• Bruton's tyrosine kinase;
  • fibrinogen;
  • integrins;
  • platelets;
  • protein kinase C

Summary.  Fibrinogen binding to platelets triggers αIIbβ3-dependent outside-in signals that promote actin rearrangements and cell spreading. Studies with chemical inhibitors or activators have implicated protein kinase C (PKC) in αIIbβ3 function. However, the role of individual PKC isoforms is poorly understood. Biochemical and genetic approaches were used to determine whether PKCθ is involved in αIIbβ3 signaling. PKCθ was constitutively associated with αIIbβ3 in human and murine platelets. Fibrinogen binding to αIIbβ3 stimulated the association of PKCθ with tyrosine kinases Btk and Syk, and tyrosine phosphorylation of PKCθ, Btk and the actin regulator, Wiskott-Aldrich syndrome protein (WASP). Mouse platelets deficient in PKCθ or Btk failed to spread on fibrinogen.
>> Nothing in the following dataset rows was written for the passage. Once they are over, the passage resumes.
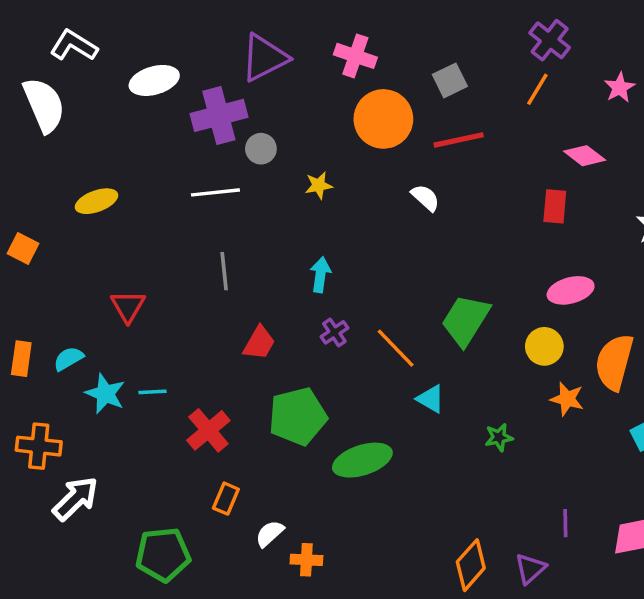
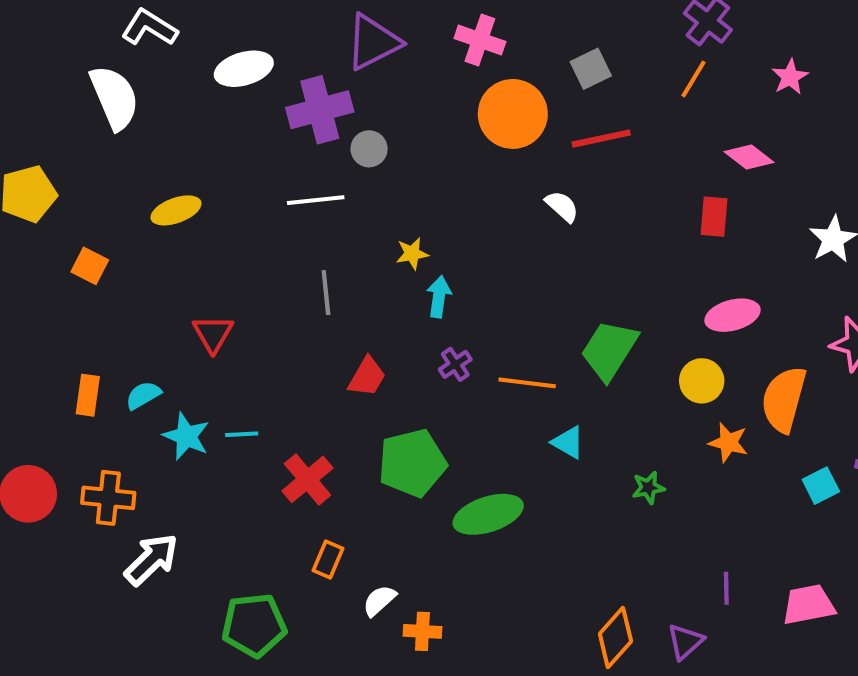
yellow star: (319, 185) -> (412, 254), moved
orange line: (396, 348) -> (527, 383), turned -39

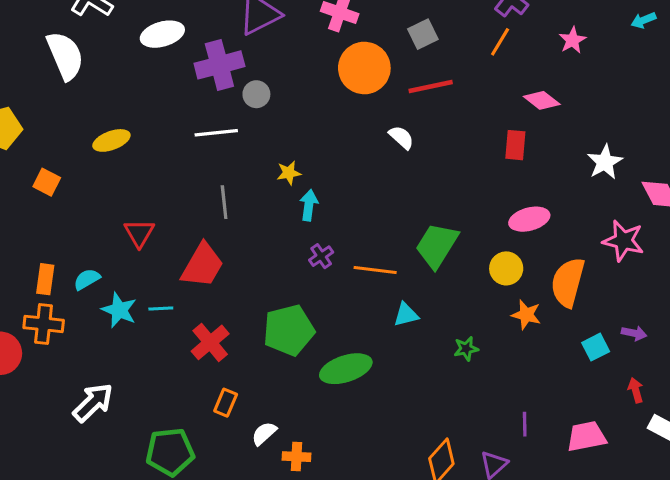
red trapezoid: (367, 377) -> (202, 265), moved, size x1.5
cyan triangle: (568, 442) -> (406, 315), turned -44
orange cross: (108, 498) -> (44, 324), moved

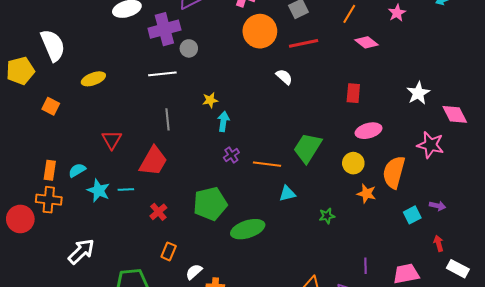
white semicircle: (65, 56) -> (53, 45), moved
pink diamond: (542, 100) -> (366, 42), moved
red rectangle: (515, 145) -> (353, 93), moved
red cross: (210, 342) -> (158, 212), size x0.7

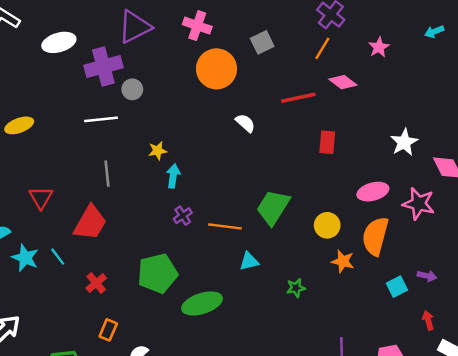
red line: (304, 43) -> (298, 98), moved
pink ellipse: (369, 131) -> (373, 192), moved
cyan line: (126, 190) -> (58, 257), turned 56

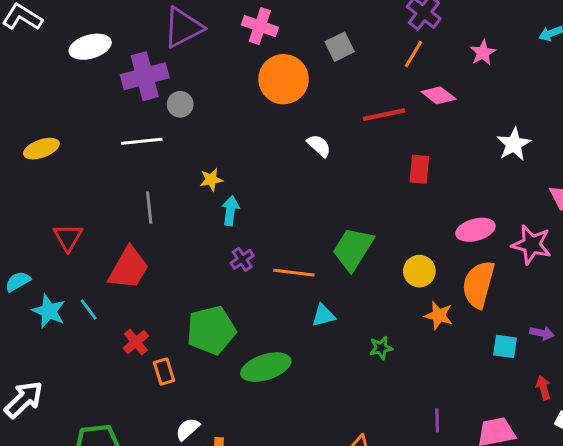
white star: (404, 142) -> (514, 144), moved
cyan square: (397, 287) -> (505, 346), turned 35
orange rectangle: (108, 330) -> (164, 372), moved, turned -40

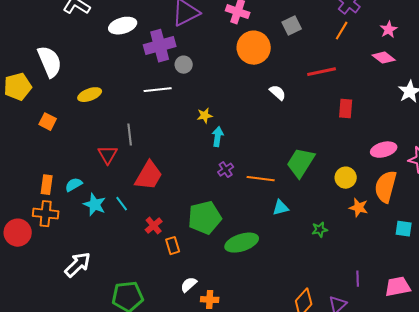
pink diamond: (439, 95) -> (384, 58), moved
gray line: (149, 208) -> (130, 135), moved

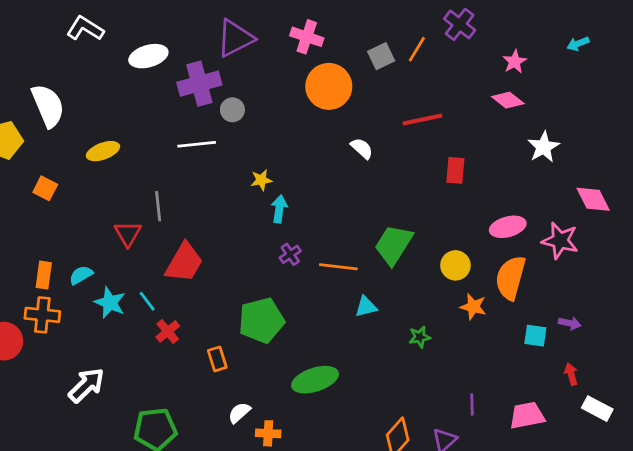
orange line: (342, 31) -> (417, 49), moved
red cross: (154, 226) -> (168, 331), moved
green ellipse: (242, 243) -> (315, 380), moved

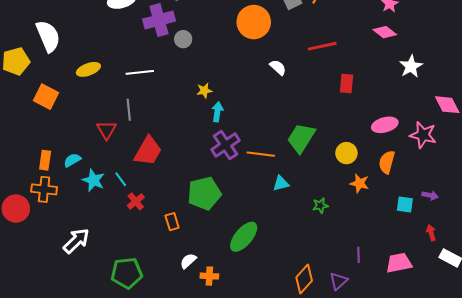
white line: (197, 144) -> (140, 72), moved
orange square: (45, 188) -> (46, 97), size x1.4
purple cross: (290, 254) -> (225, 145), size x1.8
orange semicircle: (511, 278) -> (387, 162), size x0.7
green ellipse: (315, 380) -> (244, 237), turned -32

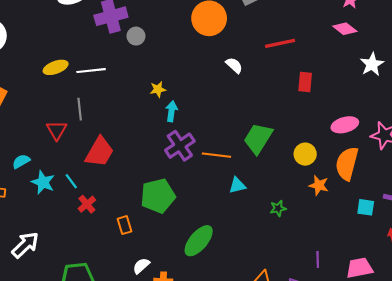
yellow ellipse: (88, 69) -> (56, 67), moved
orange semicircle: (387, 162) -> (347, 163), size x1.4

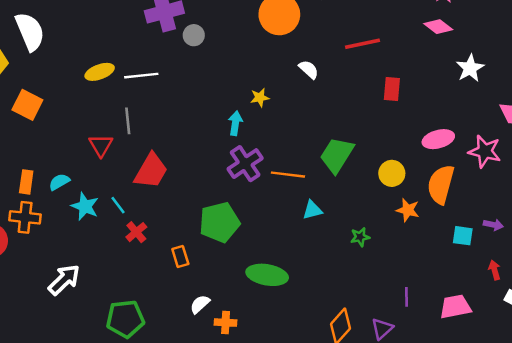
yellow star: (158, 89) -> (260, 98), moved
green ellipse: (199, 241) -> (267, 275), turned 60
Furthermore, PKCθ was required for phosphorylation of WASP-interacting protein on Ser-488, an event that has been linked to WASP activation of the Arp2/3 complex and actin polymerization in lymphocytes. Neither PKCθ nor Btk were required for agonist-induced inside-out signaling and fibrinogen binding to αIIbβ3. Thus, PKCθ is a newly identified, essential member of a dynamic outside-in signaling complex that includes Btk and that couples αIIbβ3 to the actin cytoskeleton.